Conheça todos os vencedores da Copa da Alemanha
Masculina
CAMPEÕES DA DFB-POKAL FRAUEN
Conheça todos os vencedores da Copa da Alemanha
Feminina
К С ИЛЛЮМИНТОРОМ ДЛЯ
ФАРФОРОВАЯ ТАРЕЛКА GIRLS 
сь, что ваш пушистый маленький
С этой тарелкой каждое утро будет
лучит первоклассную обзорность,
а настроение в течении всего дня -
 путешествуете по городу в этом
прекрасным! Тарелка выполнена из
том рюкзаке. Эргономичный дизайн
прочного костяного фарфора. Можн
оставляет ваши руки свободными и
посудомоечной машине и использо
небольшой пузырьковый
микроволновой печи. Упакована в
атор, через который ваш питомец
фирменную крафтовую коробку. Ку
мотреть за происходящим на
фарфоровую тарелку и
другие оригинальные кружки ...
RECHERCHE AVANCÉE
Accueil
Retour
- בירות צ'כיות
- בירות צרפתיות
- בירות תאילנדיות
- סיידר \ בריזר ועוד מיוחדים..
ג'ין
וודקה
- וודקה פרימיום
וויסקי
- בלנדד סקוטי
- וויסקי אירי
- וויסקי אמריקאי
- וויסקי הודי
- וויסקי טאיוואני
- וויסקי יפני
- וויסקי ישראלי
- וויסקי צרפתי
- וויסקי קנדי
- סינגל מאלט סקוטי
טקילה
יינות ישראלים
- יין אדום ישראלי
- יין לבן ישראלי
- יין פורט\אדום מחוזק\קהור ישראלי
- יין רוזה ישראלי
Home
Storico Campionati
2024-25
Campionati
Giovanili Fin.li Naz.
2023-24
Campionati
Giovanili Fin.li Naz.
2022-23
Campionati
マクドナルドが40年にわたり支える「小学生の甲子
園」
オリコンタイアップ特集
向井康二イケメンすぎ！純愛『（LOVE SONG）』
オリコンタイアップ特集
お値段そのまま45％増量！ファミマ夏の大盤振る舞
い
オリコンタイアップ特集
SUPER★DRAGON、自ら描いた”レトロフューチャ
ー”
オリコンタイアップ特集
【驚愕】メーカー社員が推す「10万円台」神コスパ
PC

- _Work required_
Output all records exactly, with nothing added or dropped.

- _Exercise answer_
Conheça todos os vencedores da Copa da Alemanha
Masculina
CAMPEÕES DA DFB-POKAL FRAUEN
Conheça todos os vencedores da Copa da Alemanha
Feminina
К С ИЛЛЮМИНТОРОМ ДЛЯ
ФАРФОРОВАЯ ТАРЕЛКА GIRLS 
сь, что ваш пушистый маленький
С этой тарелкой каждое утро будет
лучит первоклассную обзорность,
а настроение в течении всего дня -
 путешествуете по городу в этом
прекрасным! Тарелка выполнена из
том рюкзаке. Эргономичный дизайн
прочного костяного фарфора. Можн
оставляет ваши руки свободными и
посудомоечной машине и использо
небольшой пузырьковый
микроволновой печи. Упакована в
атор, через который ваш питомец
фирменную крафтовую коробку. Ку
мотреть за происходящим на
фарфоровую тарелку и
другие оригинальные кружки ...
RECHERCHE AVANCÉE
Accueil
Retour
- בירות צ'כיות
- בירות צרפתיות
- בירות תאילנדיות
- סיידר \ בריזר ועוד מיוחדים..
ג'ין
וודקה
- וודקה פרימיום
וויסקי
- בלנדד סקוטי
- וויסקי אירי
- וויסקי אמריקאי
- וויסקי הודי
- וויסקי טאיוואני
- וויסקי יפני
- וויסקי ישראלי
- וויסקי צרפתי
- וויסקי קנדי
- סינגל מאלט סקוטי
טקילה
יינות ישראלים
- יין אדום ישראלי
- יין לבן ישראלי
- יין פורט\אדום מחוזק\קהור ישראלי
- יין רוזה ישראלי
Home
Storico Campionati
2024-25
Campionati
Giovanili Fin.li Naz.
2023-24
Campionati
Giovanili Fin.li Naz.
2022-23
Campionati
マクドナルドが40年にわたり支える「小学生の甲子
園」
オリコンタイアップ特集
向井康二イケメンすぎ！純愛『（LOVE SONG）』
オリコンタイアップ特集
お値段そのまま45％増量！ファミマ夏の大盤振る舞
い
オリコンタイアップ特集
SUPER★DRAGON、自ら描いた”レトロフューチャ
ー”
オリコンタイアップ特集
【驚愕】メーカー社員が推す「10万円台」神コスパ
PC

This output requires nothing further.